Testing Claude Code’s new Agent Teams feature — spinning up multiple specialized agents that work in parallel. The tradeoff is clear: order of magnitude speed, order of magnitude risk of technical debt. But having multiple domain experts collaborating (instead of one generalist context-switching) does help catch things.
Already used it to build out this Astro blog. Next experiment: ChessKids — an AI-powered chess tutorial for my 6-year-old daughter. Teaching chess to kids feels like a good test case for agentic workflows: visual, structured rules, incremental difficulty.

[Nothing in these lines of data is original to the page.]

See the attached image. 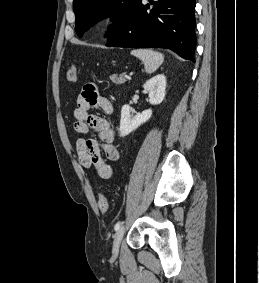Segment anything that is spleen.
<instances>
[{
    "label": "spleen",
    "instance_id": "1",
    "mask_svg": "<svg viewBox=\"0 0 259 283\" xmlns=\"http://www.w3.org/2000/svg\"><path fill=\"white\" fill-rule=\"evenodd\" d=\"M131 54L144 63L145 70L149 74L156 71L164 61L162 53L151 49H135L131 51Z\"/></svg>",
    "mask_w": 259,
    "mask_h": 283
}]
</instances>
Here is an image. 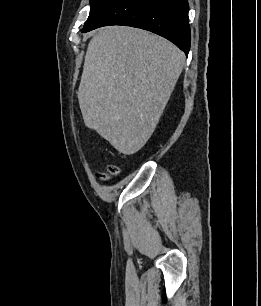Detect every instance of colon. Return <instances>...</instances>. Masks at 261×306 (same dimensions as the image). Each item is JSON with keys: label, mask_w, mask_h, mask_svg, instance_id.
<instances>
[{"label": "colon", "mask_w": 261, "mask_h": 306, "mask_svg": "<svg viewBox=\"0 0 261 306\" xmlns=\"http://www.w3.org/2000/svg\"><path fill=\"white\" fill-rule=\"evenodd\" d=\"M117 173H118V168L116 166H109L107 171L99 173L98 176L102 180H107Z\"/></svg>", "instance_id": "1"}]
</instances>
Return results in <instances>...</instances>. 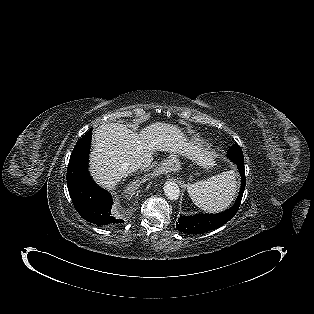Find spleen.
Here are the masks:
<instances>
[{"label": "spleen", "instance_id": "1", "mask_svg": "<svg viewBox=\"0 0 314 314\" xmlns=\"http://www.w3.org/2000/svg\"><path fill=\"white\" fill-rule=\"evenodd\" d=\"M188 193L194 204L206 212L226 209L232 202L236 190V173L231 170L188 185Z\"/></svg>", "mask_w": 314, "mask_h": 314}]
</instances>
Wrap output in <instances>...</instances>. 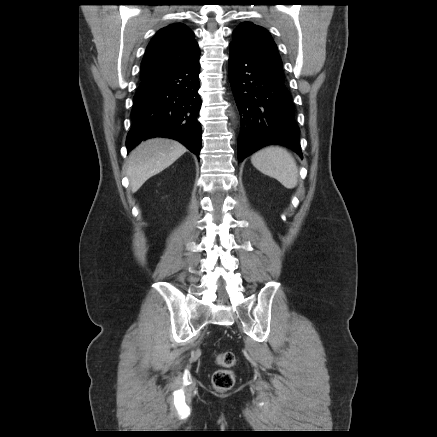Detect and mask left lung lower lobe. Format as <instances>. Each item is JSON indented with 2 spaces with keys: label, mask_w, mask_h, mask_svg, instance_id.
Here are the masks:
<instances>
[{
  "label": "left lung lower lobe",
  "mask_w": 437,
  "mask_h": 437,
  "mask_svg": "<svg viewBox=\"0 0 437 437\" xmlns=\"http://www.w3.org/2000/svg\"><path fill=\"white\" fill-rule=\"evenodd\" d=\"M229 79L241 116L238 160L270 144L285 145L301 157L299 127L284 80L240 49L229 46Z\"/></svg>",
  "instance_id": "1"
}]
</instances>
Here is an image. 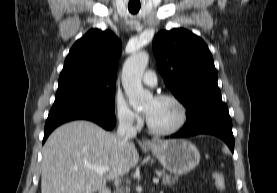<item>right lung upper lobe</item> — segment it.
<instances>
[{"mask_svg": "<svg viewBox=\"0 0 277 193\" xmlns=\"http://www.w3.org/2000/svg\"><path fill=\"white\" fill-rule=\"evenodd\" d=\"M121 41L111 31L91 29L71 48L59 77L58 90L84 86H116Z\"/></svg>", "mask_w": 277, "mask_h": 193, "instance_id": "1", "label": "right lung upper lobe"}]
</instances>
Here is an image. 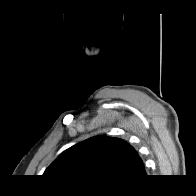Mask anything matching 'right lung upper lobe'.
Here are the masks:
<instances>
[{
    "label": "right lung upper lobe",
    "mask_w": 196,
    "mask_h": 196,
    "mask_svg": "<svg viewBox=\"0 0 196 196\" xmlns=\"http://www.w3.org/2000/svg\"><path fill=\"white\" fill-rule=\"evenodd\" d=\"M43 176L57 182L116 186L136 182L146 172L141 158L128 142L100 135L62 152Z\"/></svg>",
    "instance_id": "obj_1"
}]
</instances>
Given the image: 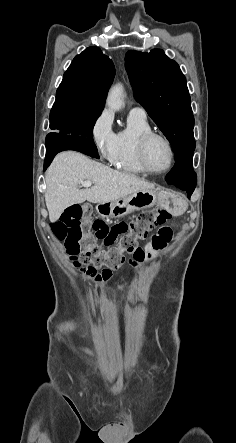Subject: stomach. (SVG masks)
Instances as JSON below:
<instances>
[{
  "label": "stomach",
  "instance_id": "obj_1",
  "mask_svg": "<svg viewBox=\"0 0 236 443\" xmlns=\"http://www.w3.org/2000/svg\"><path fill=\"white\" fill-rule=\"evenodd\" d=\"M159 204L174 215L182 214L186 207V201L179 195L156 189L141 190L132 193L119 200L100 203L96 210L104 218H121L134 211L151 208Z\"/></svg>",
  "mask_w": 236,
  "mask_h": 443
}]
</instances>
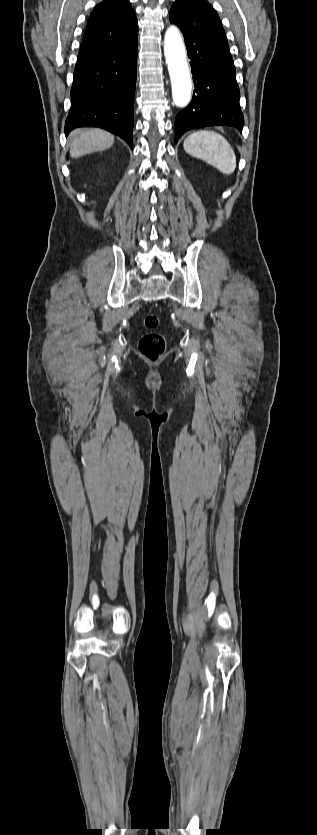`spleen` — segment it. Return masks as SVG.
I'll use <instances>...</instances> for the list:
<instances>
[{
  "label": "spleen",
  "mask_w": 317,
  "mask_h": 835,
  "mask_svg": "<svg viewBox=\"0 0 317 835\" xmlns=\"http://www.w3.org/2000/svg\"><path fill=\"white\" fill-rule=\"evenodd\" d=\"M184 150L216 168L224 175H231L236 168V156L229 142L220 134L200 130L188 136Z\"/></svg>",
  "instance_id": "obj_1"
}]
</instances>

Migrated the blog from Ghost to a custom Astro site built entirely with Claude Code. Went with a Cisco CLI-inspired dark-mode design — syslog timestamps, IOS command prompts, terminal aesthetics. The goal was readability first while keeping the network engineering feel baked into the UI.
The whole process was surprisingly straightforward. Astro’s content collections handle MDX well, and having an LLM pair on layout and component decisions made it fast to iterate. Happy with where it landed.